Asne Seierstad was a freelance journalist in Moscow when the first Chechen war broke out. Acting under a poorly-understood compulsion to find out what was really going on there, she sweet-talked her way onto a military transport plane and ended up in Grozny. She spent several months during the first war, and again during the second war, slipping around Chechnya, often disguised as a Chechen woman in order to avoid attention and get into places foreigners were forbidden to enter, so she could interview people touched by the conflict. Hosted by Hadijat, a woman running an unofficial orphanage in Grozny, she focuses heavily on the stories of women and children, but also speaks with others, including a couple of encounters with Ramzan Kadyrov, Chechnya’s infamous president. The result is a fascinating book in which interviews and Seierstad’s personal experiences are woven into a more or less coherent narrative.
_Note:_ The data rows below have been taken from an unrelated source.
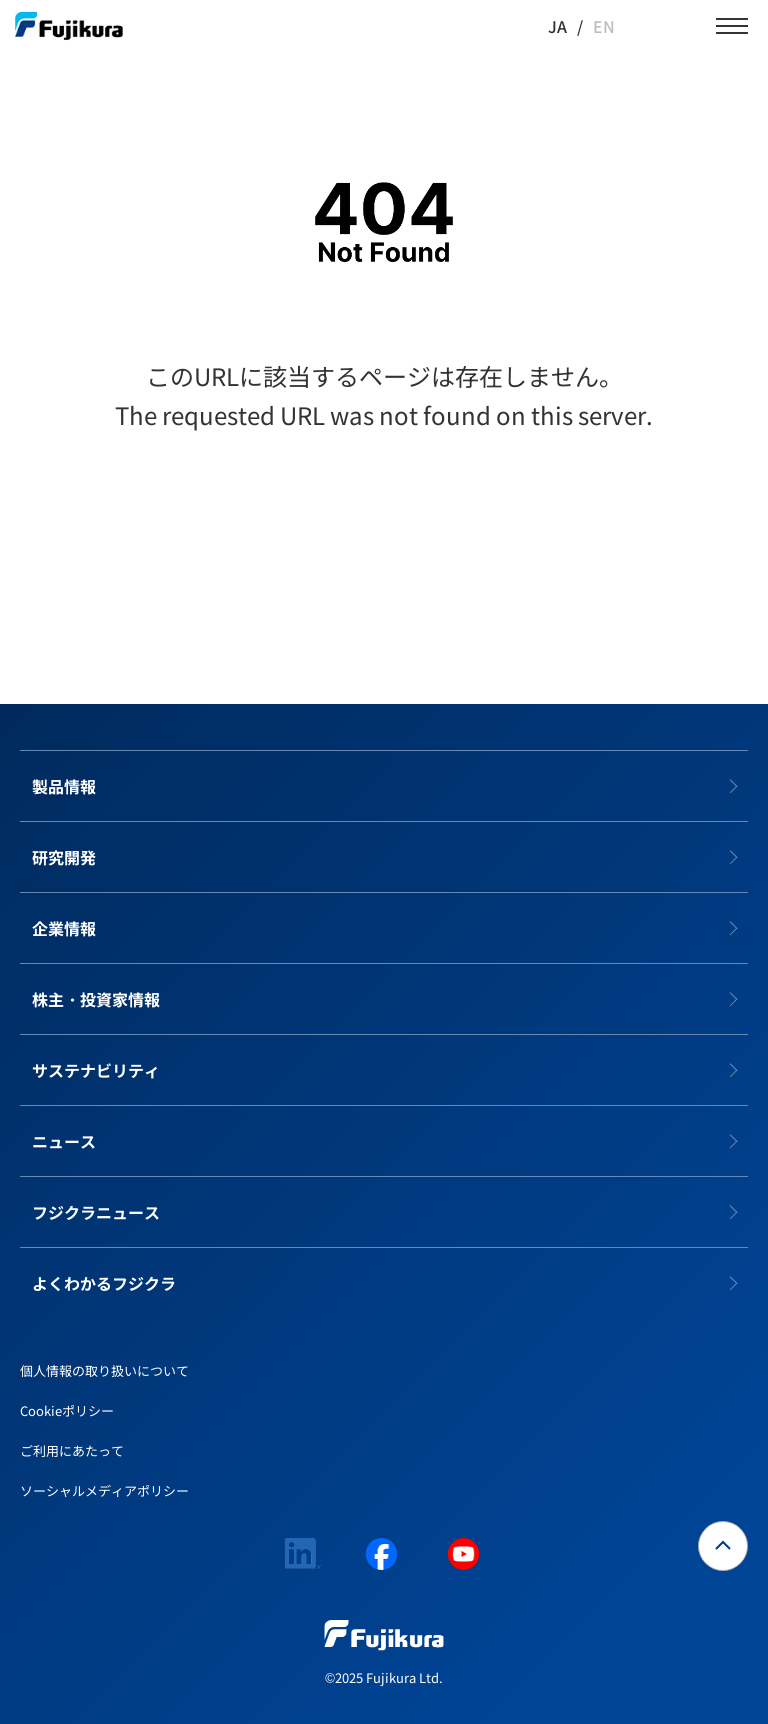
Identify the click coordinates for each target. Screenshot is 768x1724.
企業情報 (64, 928)
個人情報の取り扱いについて (104, 1370)
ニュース (64, 1141)
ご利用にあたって (72, 1450)
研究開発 (64, 857)
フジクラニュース (96, 1212)
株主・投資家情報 (96, 999)
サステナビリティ (96, 1070)
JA (557, 26)
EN (604, 26)
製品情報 (64, 786)
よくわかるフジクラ (104, 1283)
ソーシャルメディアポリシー (104, 1490)
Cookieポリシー (67, 1410)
Seierstad’s own story is riveting: she makes no claims to heroism, but she is obviously a tough and determined reporter, who doesn’t hesitate to visit taboo families, such as the relatives of resistance fighters and even participants in the Dubrovka siege, or to ask Kadyrov probing questions, which he sidesteps with stunning barrages of word salad. The picture she paints of Chechnya’s current leader is grim: while she is slightly more sympathetic than, say, Politkovskaya, mentioning how he sits there doodling flowers with faces and looking sheepish when she asks tough questions, the ultimate impression is of someone utterly unsuited to uphold the dignity of office he represents, and who can’t even sit still and speak in complete, coherent sentences, let alone tell the truth. The allegations of misconduct against Kadyrov are graver than those aimed at the US’s own Donald Trump, but in character, they seem worrisomely similar. But enough about that.
A fluent Russian speaker and originally well-disposed towards Russia and Russians, Seierstad finds herself becoming increasingly appalled by the excesses inflicted by her adopted country on this tiny nation. At the same time, Chechnya and the Chechens are hardly angels themselves: Seierstad recounts horrifying stories of abuse, in which husbands attack their wives, men rape their children, brothers kill their sisters, and Chechens commit dreadful crimes against other Chechens. Giving Chechens more control, in the form of the Kadyrovtsy, has had nasty side effects: under the guise of returning to their Chechen roots, the government has instigated widespread oppression of women, and people suspected of Wahhabism are grabbed off the street, tortured, and sometimes disappeared. All it takes is for a man to wear his hair slightly too long at the back for him to be whisked away, perhaps never to return; women have it even harder in some ways, since they are now forced to wear headscarves and dress modestly, but dressing TOO modestly and covering up TOO much of their hair can be taken as a sign of Wahhabism. The book came out ten years ago, but if anything it seems that the situation in Chechnya has only gotten more dire, something the book foreshadows: it ends, not with a happy story of rehabilitated orphans, but on a warning note: Hadijat’s orphanage is in danger of being shut down, and some of her children are totally out of control, enraging and endangering the others as they act out as a result of the trauma they have suffered.
One thing all of the disparate writers I’ve read on this and other wars agree about is that war reveals whatever a person’s true character is, showing both their strengths and their weaknesses. Reading this book, I was struck by how true this seems not just for individuals, but for nations. Seierstad’s book uncovers some of the pathologies at the heart of both Russia and Chechnya (are they one nation or two? Both, it seems). Caught up in a sick, co-dependent relationship, both nations have retreated into nationalism and attempts to preserve their heritage in the face of external attack. Unfortunately, the parts of their heritage they are trying to preserve are often the very things they should be most eager to throw away. Seierstad chronicles the rising xenophobia of Russian young men, who horrify their grandparents, survivors of WWII, by tattooing swastikas on their bodies, and records how young Chechen men retreat from their problems by attacking women–sometimes verbally, sometimes physically–and torturing dogs. Sometimes nations respond to a terrible self-inflicted trauma by learning from it as they attempt to rise from the ashes: think Germany after WWII, or Rwanda after the massacres of the 1990s. The Chechen wars could have had the same effect on Russia and Chechnya, but they have not. Perhaps they were not traumatic enough (easy to believe for Russia; harder for Chechnya), or perhaps both nations have enough grievances against the other to avoid looking their own flaws square in the face, preferring instead to point fingers and lay blame everywhere but where it lies. What will happen in the future is anyone’s guess, but “The Angel of Grozny” does not give much hope for improvement any time soon, and neither do events since the book was published.
“The Angel of Grozny” is not a light read, but it is informative and compelling. Highly recommended for anyone interested in Chechnya, the Chechen wars, or post-Soviet Russia, or if you’re just looking for a book by and about women affected by war.